--- Dataset records ---
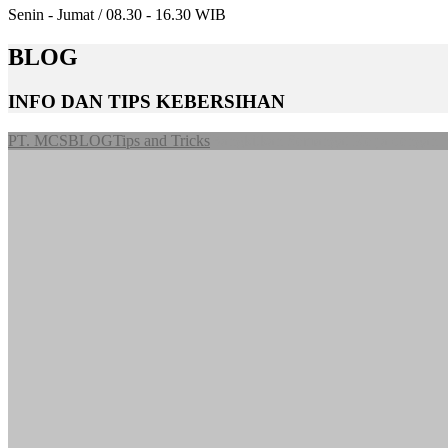
Senin - Jumat / 08.30 - 16.30 WIB
BLOG
INFO DAN TIPS KEBERSIHAN
PT. MCS
BLOG
Tips and Tricks
Bangkitkan Semangat Kerja dengan B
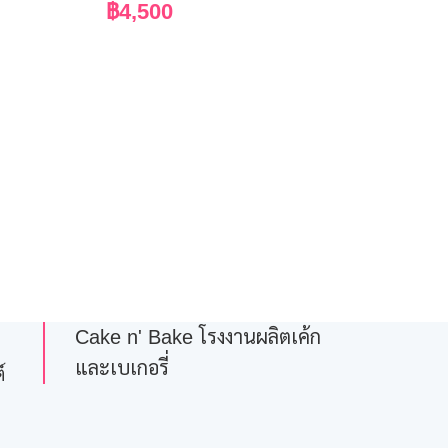
฿
4,500
Cake n' Bake โรงงานผลิตเค้ก
และเบเกอรี่
์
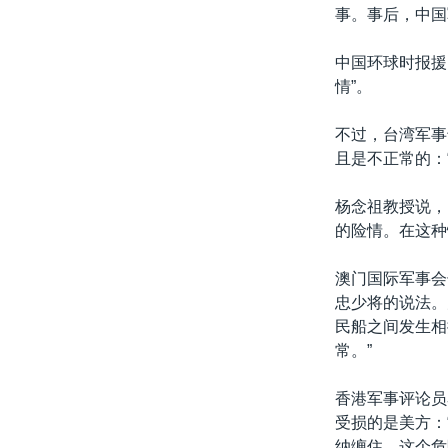
转
事。事后，中国
VOA今日焦点
非洲
军事
国会报道
到
检
中国环球时报援
中文广播
美洲
劳工
美中关系
索
情”。
全球议题
环境
美国建国250周年
不过，台湾军事
埃博拉疫情
且是不正常的：
美国之音专访
杨念祖教授说，
重要讲话与声明
的险情。在这种
台海两岸关系
澳门国际军事会
南中国海争端
忠少将的说法。
关注西藏
民船之间发生相
常。”
关注新疆
GEN Z 看美国
香港军事评论员
受损的是美方：
纳缠住，这个危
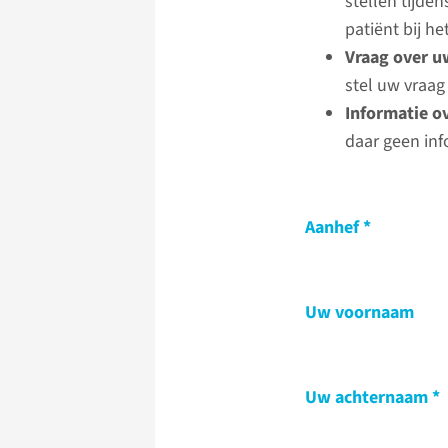
stellen tijde
patiënt bij 
Vraag over u
stel uw vraag
Informatie o
daar geen inf
Aanhef
Uw voornaam
Uw achternaam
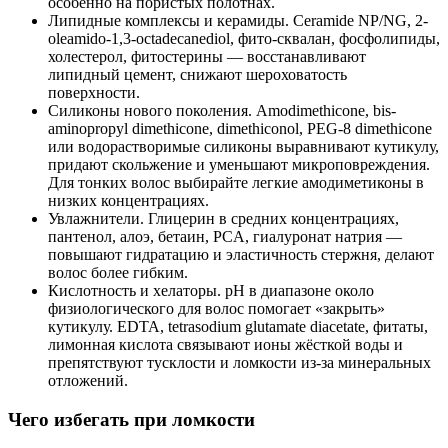
особенно на пористых полотнах.
Липидные комплексы и керамиды. Ceramide NP/NG, 2-
oleamido-1,3-octadecanediol, фито-сквалан, фосфолипиды,
холестерол, фитостерины — восстанавливают
липидный цемент, снижают шероховатость
поверхности.
Силиконы нового поколения. Amodimethicone, bis-
aminopropyl dimethicone, dimethiconol, PEG-8 dimethicone
или водорастворимые силиконы выравнивают кутикулу,
придают скольжение и уменьшают микроповреждения.
Для тонких волос выбирайте легкие амодиметиконы в
низких концентрациях.
Увлажнители. Глицерин в средних концентрациях,
пантенол, алоэ, бетаин, PCA, гиалуронат натрия —
повышают гидратацию и эластичность стержня, делают
волос более гибким.
Кислотность и хелаторы. pH в диапазоне около
физиологического для волос помогает «закрыть»
кутикулу. EDTA, tetrasodium glutamate diacetate, фитаты,
лимонная кислота связывают ионы жёсткой воды и
препятствуют тусклости и ломкости из‑за минеральных
отложений.
Чего избегать при ломкости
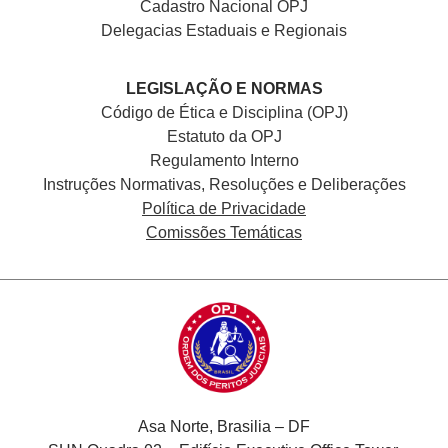
Cadastro Nacional
OPJ
Delegacias Estaduais e Regionais
LEGISLAÇÃO E NORMAS
Código de Ética e Disciplina (OPJ)
Estatuto da OPJ
Regulamento Interno
Instruções Normativas, Resoluções e Deliberações
Política de Privacidade
Comissões Temáticas
Asa Norte, Brasilia – DF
---
* **Your task**:
All lines from the beginning of the material through the line that holds "stellen tijde", both included, should be returned exactly; please omit any pictures and add no other lines.

* **Answer box**:
Senin - Jumat / 08.30 - 16.30 WIB
BLOG
INFO DAN TIPS KEBERSIHAN
PT. MCS
BLOG
Tips and Tricks
Bangkitkan Semangat Kerja dengan B
฿
4,500
Cake n' Bake โรงงานผลิตเค้ก
และเบเกอรี่
์
转
事。事后，中国
VOA今日焦点
非洲
军事
国会报道
到
检
中国环球时报援
中文广播
美洲
劳工
美中关系
索
情”。
全球议题
环境
美国建国250周年
不过，台湾军事
埃博拉疫情
且是不正常的：
美国之音专访
杨念祖教授说，
重要讲话与声明
的险情。在这种
台海两岸关系
澳门国际军事会
南中国海争端
忠少将的说法。
关注西藏
民船之间发生相
常。”
关注新疆
GEN Z 看美国
香港军事评论员
受损的是美方：
纳缠住，这个危
stellen tijde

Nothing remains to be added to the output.